Events
Bioinformatics Day on the 6.6.2025 in BioCity Turku
Stay tuned for more information!
The Next BioBeer is happening in March 2025!
Join us for an amazing event with special talks, networking opportunities, and, of course, beer!
Turku – Fri 7th of March at 18: Saaristobaari, Aurakatu 14, Turku. Discounts for foods and drinks at BioBeer events.
Helsinki – Thu 6th of March at 18: To be announced later
Helsinki BioBeer aims to try different restaurants and bars at each BioBeer. Suggest a place for the next Helsinki BioBeer here: https://link.webropolsurveys.com/S/54EAE005F8199416
The Bioinformatics Hackathon in TURKU 11th of MARCH @ 15
NEXT: 8th of APRIL , 15th of MAY, 3rd of JUNE
The Finnish Society for Bioinformatics is excited to host beginners Bioinformatics hackathon in collaboration with InFlames Research Flagship and CompLifeSci in Turku during spring 2025.
The beginners Bioinformatics hackathon is aimed for everyone interested in Bioinformatics – no prior coding experience is needed. The hackatons are low threshold, fun events to get everyone as excited of bioinformatics as we are. We will cover topics like Linux command line, Git, workflows, and containers.
No registration needed, just appear in BioCity 4th floor seminar room and bring your laptop, you might end up writing your first line of code!
The Bioinformatics Webinar 6th of March 2025 @ 14
NEXT: 8th of APRIL , 15th of MAY, 3rd of JUNE
Topic: KMAP: Kmer Manifold Approximation and Projection for visualizing DNA sequences
Abstract
Identifying and illustrating patterns in DNA sequences is a crucial task in various biological data analyses. In this task, patterns are often represented by sets of kmers, the fundamental building blocks of DNA sequences. To visually unveil these patterns, we could project each kmer onto a point in two-dimensional (2D) space. However, this projection poses challenges due to the high-dimensional nature of kmers and their unique mathematical properties. Here, we established a mathematical system to address the peculiarities of the kmer manifold. Leveraging this kmer manifold theory, we developed a statistical method named KMAP for detecting kmer patterns and visualizing them in 2D space.

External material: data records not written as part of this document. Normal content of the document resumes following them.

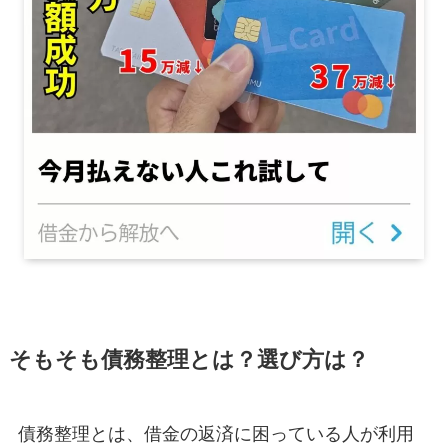
そもそも債務整理とは？選び方は？
債務整理とは、借金の返済に困っている人が利用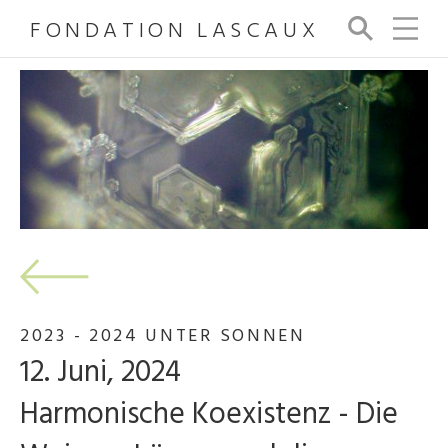
FONDATION LASCAUX
Su
ch
e
2023 - 2024 UNTER SONNEN
12. Juni, 2024
Harmonische Koexistenz - Die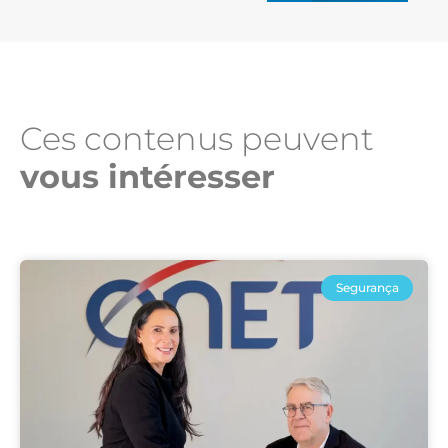
Ces contenus peuvent
vous intéresser​
Segurança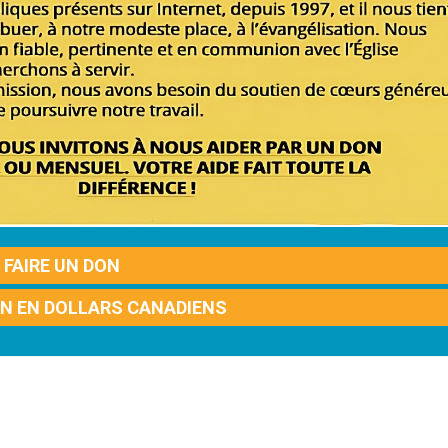
FAIRE UN DON
ON EN DOLLARS CANADIENS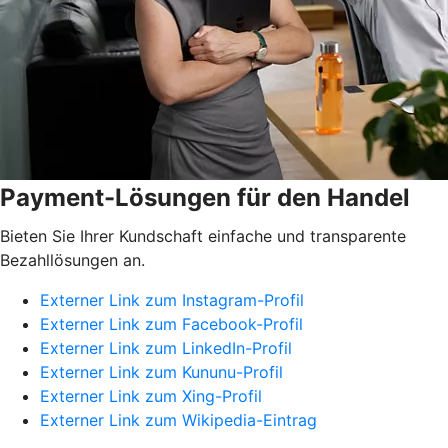
Payment-Lösungen für den Handel
Bieten Sie Ihrer Kundschaft einfache und transparente
Bezahllösungen an.
Externer Link zum Instagram-Profil
Externer Link zum Facebook-Profil
Externer Link zum LinkedIn-Profil
Externer Link zum Kununu-Profil
Externer Link zum Xing-Profil
Externer Link zum Wikipedia-Eintrag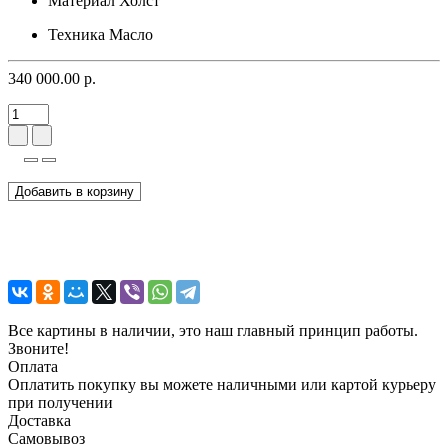
Материал
Холст
Техника
Масло
340 000.00 р.
Добавить в корзину
Все картины в наличии, это наш главный принцип работы.
Звоните!
Оплата
Оплатить покупку вы можете наличными или картой курьеру
при получении
Доставка
Самовывоз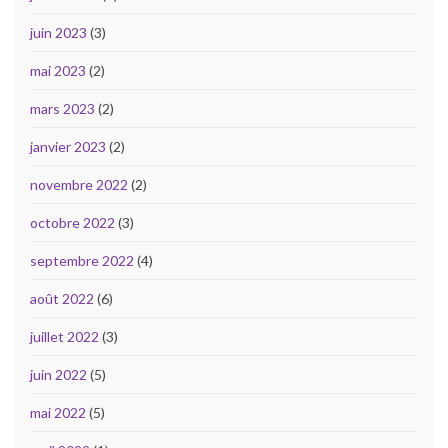
juin 2023
(3)
mai 2023
(2)
mars 2023
(2)
janvier 2023
(2)
novembre 2022
(2)
octobre 2022
(3)
septembre 2022
(4)
août 2022
(6)
juillet 2022
(3)
juin 2022
(5)
mai 2022
(5)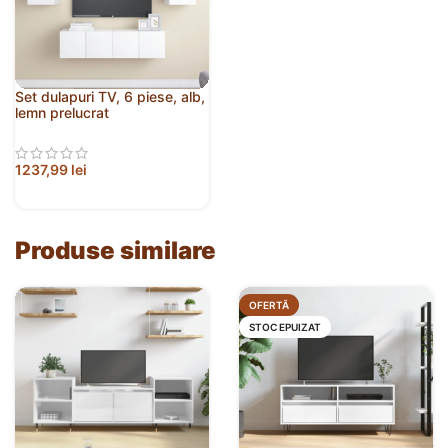
Set dulapuri TV, 6 piese, alb,
lemn prelucrat
1237,99
lei
Produse similare
OFERTĂ
STOC EPUIZAT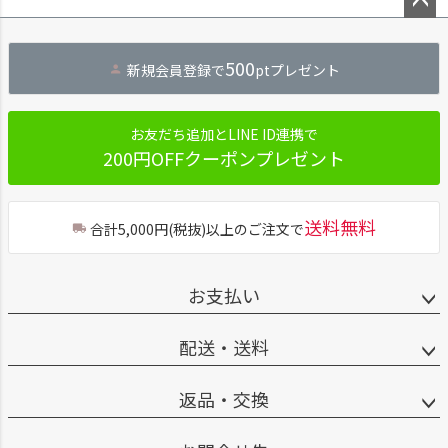
ペー
ジト
500
新規会員登録で
ptプレゼント
ップ
へ
お友だち追加とLINE ID連携で
200円OFFクーポンプレゼント
送料無料
合計5,000円(税抜)以上のご注文で
お支払い
配送・送料
返品・交換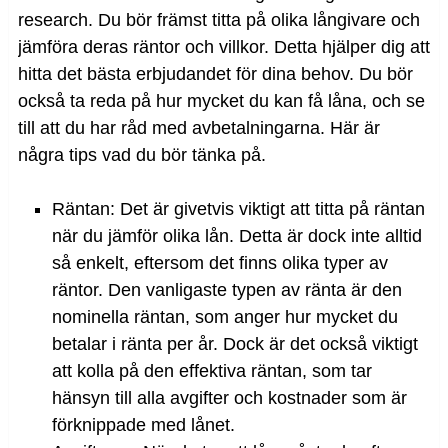
research. Du bör främst titta på olika långivare och
jämföra deras räntor och villkor. Detta hjälper dig att
hitta det bästa erbjudandet för dina behov. Du bör
också ta reda på hur mycket du kan få låna, och se
till att du har råd med avbetalningarna. Här är
några tips vad du bör tänka på.
Räntan: Det är givetvis viktigt att titta på räntan
när du jämför olika lån. Detta är dock inte alltid
så enkelt, eftersom det finns olika typer av
räntor. Den vanligaste typen av ränta är den
nominella räntan, som anger hur mycket du
betalar i ränta per år. Dock är det också viktigt
att kolla på den effektiva räntan, som tar
hänsyn till alla avgifter och kostnader som är
förknippade med lånet.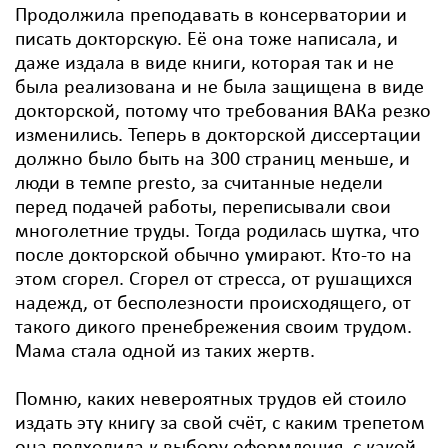
Продолжила преподавать в консерватории и
писать докторскую. Её она тоже написала, и
даже издала в виде книги, которая так и не
была реализована и не была защищена в виде
докторской, потому что требования ВАКа резко
изменились. Теперь в докторской диссертации
должно было быть на 300 страниц меньше, и
люди в темпе presto, за считанные недели
перед подачей работы, переписывали свои
многолетние труды. Тогда родилась шутка, что
после докторской обычно умирают. Кто-то на
этом сгорел. Сгорел от стресса, от рушащихся
надежд, от бесполезности происходящего, от
такого дикого пренебрежения своим трудом.
Мама стала одной из таких жертв.
Помню, каких невероятных трудов ей стоило
издать эту книгу за свой счёт, с каким трепетом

We applied KMAP to three distinct datasets to showcase its utility. KMAP achieved a comparable performance to the classical method MEME, with approximately 90% similarity in motif discovery from HT-SELEX data. In the analysis of H3K27ac ChIP-seq data from Ewing Sarcoma (EWS), we found that BACH1, OTX2, and ERG1 might affect EWS prognosis by binding to promoter and enhancer regions across the genome. We also found that FLI1 bound to the enhancer regions after ETV6 degradation, which showed the competitive binding between ETV6 and FLI1. Moreover, KMAP identified four prevalent patterns in gene editing data of the AAVS1 locus, aligning with findings reported in the literature.
These applications underscore that KMAP could be a valuable tool across various biological contexts.